When Bear Stearns hit bottom in March, the credit crisis claimed its first big Wall Street victim. Treasury Secretary Hank Paulson said we had to bail out the bleeding financial giant at a cost to the taxpayers of $29 billion. Paulson said that would stabilize the markets. But it didn't.

Next, Paulson said we had to bail out mortgage giants Fannie Mae and Freddie Mac. The starting price was $200 billion. And that is on top of $300 billion passed by Congress only a month or so earlier in a massive housing bill. We were told that this would surely calm the markets. It didn't.

Paulson and Federal Reserve Chairman Ben Bernanke then siphoned $85 billion from taxpayer coffers to save AIG from bankruptcy, again with the stated purpose of stabilizing the markets. Did it do the trick this time? No. Things appear to have only gotten worse.

More than $600 billion into these market-calming bailouts, market turmoil has continued. In fact, it has now grown to such a crescendo that we're told Congress must spend another $700 billion in taxpayer funds. We're told that we must do this now, without thorough deliberation, without answers to most questions.

This would bring the bailout tally to well over a trillion dollars — approaching half the size of America's entire budget.

In other words: Every American who has played it safe and smart to avoid debt is being asked to spend the rest of his or her life paying off the debts of Washington and Wall Street. We are well on our way to privatizing profit but socializing risk. We're well on our way to eliminating moral hazard from economics altogether. This antithetical not only to the free-market basis of our economy, but also to the rich heritage of liberty we've long enjoyed. It runs counter to the American Dream, unless you're a fat cat rolling the dice with taxpayer dollars.

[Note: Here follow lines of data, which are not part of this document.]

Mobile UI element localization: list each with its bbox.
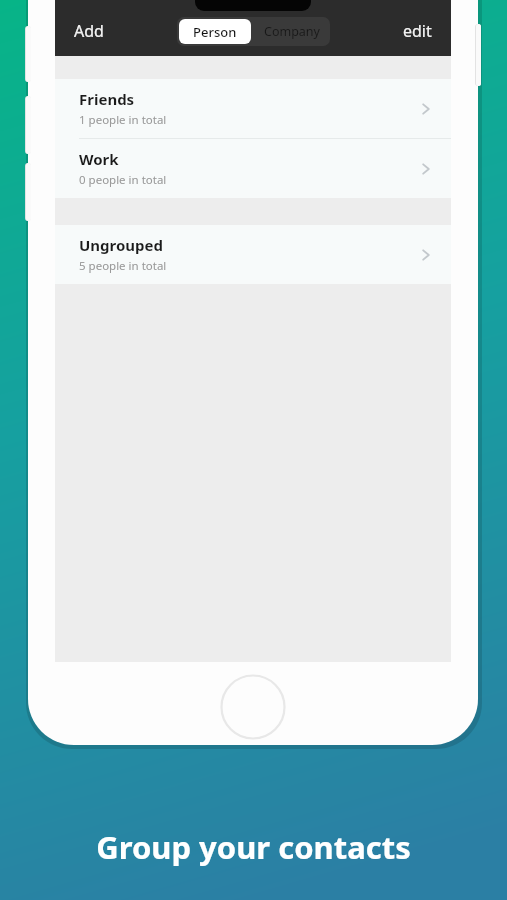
staticText: 1 people in total <box>79 112 167 128</box>
staticText: Add <box>74 20 104 42</box>
staticText: Group your contacts <box>96 826 411 868</box>
button[interactable]: Work <box>55 139 451 198</box>
staticText: edit <box>403 20 432 42</box>
button[interactable]: Friends <box>55 79 451 138</box>
staticText: Company <box>264 23 320 40</box>
staticText: 0 people in total <box>79 172 167 188</box>
staticText: Work <box>79 149 119 169</box>
staticText: 5 people in total <box>79 258 167 274</box>
staticText: Person <box>193 23 237 41</box>
button[interactable]: Ungrouped <box>55 225 451 284</box>
button[interactable]: Person <box>179 19 251 44</box>
button[interactable]: edit <box>384 13 451 49</box>
button[interactable]: Add <box>55 13 123 49</box>
button[interactable]: Company <box>253 17 330 46</box>
staticText: Friends <box>79 89 135 109</box>
staticText: Ungrouped <box>79 235 164 255</box>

American taxpayers are being asked to clean up a mess they didn't create. Congress must not rush to judgment on this matter. It is a complicated issue, and the consequences could threaten generations of prosperity. We must not just stick a trillion-dollar Band-Aid on the problem; we must examine the root causes and seek to address the core issues. Otherwise, it's only a matter of time until we find ourselves here again.

The recklessness of government is a primary culprit here. For years, Congress has been pushing banks to make risky, subprime loans. Using the authority of the Community Reinvestment Act, the big push for subprime mortgages began in earnest during the Clinton years. Banks that didn't play ball were subject to serious fines and lawsuits, and regulatory obstacles were placed in their way. While expanding access to the American Dream is a worthy goal, by blindly pursuing that goal and allowing the end to justify any means we put millions of Americans at financial risk.

Because many of these home loans were backed by mammoth, government-sponsored enterprises — Fannie Mae and Freddie Mac — Wall Street was more than happy to trade on these egregious loans. The assumption — which was proven right — was that Uncle Sam would guarantee them. Fannie and Freddie quickly grew too big, and all calls to regulate them more closely or reform their structures were ignored.

In fact, leaders in Congress, such as Rep. Barney Frank, D-Mass., chairman of the Financial Services committee, resisted reforming Fannie and Freddie at every turn. When former Treasury Secretary John Snow pleaded with Frank for Fannie and Freddie reform, Frank responded: "Fannie Mae and Freddie Mac are not in a crisis … I think we see entities that are fundamentally sound financially." But Snow was right.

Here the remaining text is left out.